Thats going to look nice.

Where did you get the "Magswitch Guide" from and is it effective.

Are you planning on an over nighter at Cressing Temple?


----------



## Paul Chapman (31 Aug 2009)

Nice project, Tony. I look forward to watching it develop.

Cheers :wink: 

Paul


----------



## Escudo (31 Aug 2009)

Waka, I have no plans at the moment to stay over for Cressing Temple as it is only about 70 miles from home and I had only thought of attending for one day. 

The Magswitch is very effective. I bought mine from Axminster as part of a set with various other attachments. Here is a link;

http://www.axminster.co.uk/product.asp?pf_id=796865&name=magswitch&user_search=1&sfile=1&jump=0

I use mine for resawing and as a guide on the bandsaw, it would be equally as effective on a table saw. The magnets are strong, place the guide in position and turn on, rock steady when activated. The magnets can be removed from the plastic guide and could be used in a homemade jig. I have some in a feather board as well.

I will bring mine to CT if you fancy a fiddle.

I have made some more progress on the clock today and will update the thread soon.

Thanks for comments fellas, cheers Tony.


----------



## Chippyjoe (31 Aug 2009)

Tony,

looks like a nice project on the go,keep the pics coming.
Any particular reason that you orderded the movement from the States rather than more local?

Mark.


----------



## Escudo (18 Sep 2009)

Hello shipmates,

Here is my first update on progress over odd evenings and Saturday afternoons on the Mantle clock.

My first task from the roughly dimension timber, after a pass through the thicknesser was to begin work on the two side pieces.

I used my woodrat to make grooves to house the back and front panels and a trench to fit the inside shelf which separates the clock mechanism from the pendulum. I purchased the clock from the American firm to be sure it fitted the dimensions of the frame which were outlined in the reference book. 

Here is a picture of some woodrat action. My modification to the rat is effective for managing work in this way, as it slides along the aluminium bed.






Here is a picture of the completed work on the side pieces






You might just notice I have drawn in pencil the layout for the central piece and the position of the door below.

I decided not to cut the trench for the bottom shelf until I had made and fitted the door, that way I could make this to fit nicely.

The next move was to make the little shelf, here I cut the rebates using my sliding saw






Here is a picture of the assembled frame coming together. It is a little taller than it will end up at this stage and until the bottom shelf is fitted I will leave the final work on hand planning the slight taper on the sides.

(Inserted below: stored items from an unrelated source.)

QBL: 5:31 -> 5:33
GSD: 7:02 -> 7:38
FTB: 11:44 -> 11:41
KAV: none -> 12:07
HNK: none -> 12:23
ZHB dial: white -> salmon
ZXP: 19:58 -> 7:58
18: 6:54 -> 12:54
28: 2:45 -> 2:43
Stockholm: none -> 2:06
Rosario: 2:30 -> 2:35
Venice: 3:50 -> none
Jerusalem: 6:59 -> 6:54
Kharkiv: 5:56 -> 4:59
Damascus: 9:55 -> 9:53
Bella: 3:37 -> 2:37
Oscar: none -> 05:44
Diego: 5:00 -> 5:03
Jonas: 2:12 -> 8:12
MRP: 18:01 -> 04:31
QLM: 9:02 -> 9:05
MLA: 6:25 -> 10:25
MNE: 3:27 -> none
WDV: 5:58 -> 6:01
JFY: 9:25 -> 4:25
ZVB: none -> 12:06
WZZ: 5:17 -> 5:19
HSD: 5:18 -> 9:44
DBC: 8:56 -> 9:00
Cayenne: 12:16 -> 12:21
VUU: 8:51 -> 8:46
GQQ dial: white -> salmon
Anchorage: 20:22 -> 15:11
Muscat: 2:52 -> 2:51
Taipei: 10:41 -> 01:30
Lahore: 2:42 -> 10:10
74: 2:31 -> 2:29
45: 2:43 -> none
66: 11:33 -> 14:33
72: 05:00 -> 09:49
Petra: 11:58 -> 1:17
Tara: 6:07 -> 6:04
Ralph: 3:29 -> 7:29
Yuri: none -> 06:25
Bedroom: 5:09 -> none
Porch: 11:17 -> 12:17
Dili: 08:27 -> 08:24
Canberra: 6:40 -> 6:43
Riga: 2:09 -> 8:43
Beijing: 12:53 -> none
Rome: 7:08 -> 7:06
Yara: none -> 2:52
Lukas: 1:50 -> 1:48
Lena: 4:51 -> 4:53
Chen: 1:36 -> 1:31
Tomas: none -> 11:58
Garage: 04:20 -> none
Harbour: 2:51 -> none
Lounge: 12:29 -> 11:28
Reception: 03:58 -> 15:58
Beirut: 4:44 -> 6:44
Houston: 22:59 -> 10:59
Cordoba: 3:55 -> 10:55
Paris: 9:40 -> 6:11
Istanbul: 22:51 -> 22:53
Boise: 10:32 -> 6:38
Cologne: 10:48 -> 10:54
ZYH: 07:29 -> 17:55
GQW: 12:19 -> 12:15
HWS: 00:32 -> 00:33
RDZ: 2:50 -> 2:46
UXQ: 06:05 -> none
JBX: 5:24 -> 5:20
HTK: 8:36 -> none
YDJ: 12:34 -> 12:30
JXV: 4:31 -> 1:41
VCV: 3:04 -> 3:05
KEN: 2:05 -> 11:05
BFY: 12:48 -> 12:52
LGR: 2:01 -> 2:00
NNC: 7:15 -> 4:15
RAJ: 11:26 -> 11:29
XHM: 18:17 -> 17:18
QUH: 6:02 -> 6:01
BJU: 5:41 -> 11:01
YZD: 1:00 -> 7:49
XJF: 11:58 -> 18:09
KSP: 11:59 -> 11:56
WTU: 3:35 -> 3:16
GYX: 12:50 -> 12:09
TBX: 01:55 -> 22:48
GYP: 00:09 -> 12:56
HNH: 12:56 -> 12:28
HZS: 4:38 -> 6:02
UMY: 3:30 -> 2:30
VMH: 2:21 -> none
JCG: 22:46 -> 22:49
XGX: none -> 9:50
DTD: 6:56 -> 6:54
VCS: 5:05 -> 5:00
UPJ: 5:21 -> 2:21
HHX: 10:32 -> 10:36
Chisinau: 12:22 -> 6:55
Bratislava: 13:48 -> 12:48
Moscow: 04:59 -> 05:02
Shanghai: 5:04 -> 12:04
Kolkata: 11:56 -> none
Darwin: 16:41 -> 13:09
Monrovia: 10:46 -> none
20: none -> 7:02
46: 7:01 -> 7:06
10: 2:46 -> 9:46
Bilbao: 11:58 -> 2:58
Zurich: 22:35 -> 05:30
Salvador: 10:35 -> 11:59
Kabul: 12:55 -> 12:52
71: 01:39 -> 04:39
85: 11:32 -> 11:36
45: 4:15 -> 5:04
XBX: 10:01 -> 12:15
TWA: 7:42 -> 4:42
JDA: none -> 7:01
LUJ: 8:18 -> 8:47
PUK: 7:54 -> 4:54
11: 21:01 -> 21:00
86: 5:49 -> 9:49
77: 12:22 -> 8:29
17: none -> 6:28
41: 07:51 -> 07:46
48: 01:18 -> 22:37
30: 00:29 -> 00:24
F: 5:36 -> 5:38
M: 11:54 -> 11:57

You can also see the back panel in the picture above which I made by veneering some Pearwood slices onto a piece of oak faced mdf.

I had cut the grooves with an 8mm cutter the oak mdf is 6mm and the veneer just less than 2mm.

Cutting homemade veneer and gluing this to obtain a nice tight joint was a new challenge and not without some setbacks. I cut some slices of Pearwood using my bandsaw about 4mm thick and using some pearl glue I had originally glued these to a piece of mdf.

Here is a picture of the pearl glue being melted in my missus best saucepan. (I did this when she wasn't looking. :wink: )






Once the glue had dried I used my thicknesser to reduce the panel to 8mm. The results were acceptable although, it was not long before the piece cupped badly. I was worried this might happen as I had not veneered both sides which is the recommended approach. I had hoped to avoid this as the pieces are quite small I did not think it would be necessary.

To overcome the problem I decided to plane the mdf away and re glue the veneer to some oak faced mdf as mentioned.

Here is a picture of the veneer






I did the same for the front piece and so far so good. I bookmatched the veneer which looks very nice.

Here is a picture from the top of the box showing the area where the clock mechanism will sit.






I have already begun work on the little door and will post my next update regarding this along with the centre piece which will include the little chess board squares. 

Here is a glimpse of the clock face sitting in place.






This is an enjoyable project, thanks for looking and comments. 

Cheers, Tony.


----------



## OPJ (19 Sep 2009)

Looks like it's coming along very well, Tony. 

One question though... It looks like you've done well to overcome the problems of a cupped panel but, isn't pearl glue reversible? Could you not have removed the oak without having to plane down the MDF? Or, does that only work with animal/hide glue? :?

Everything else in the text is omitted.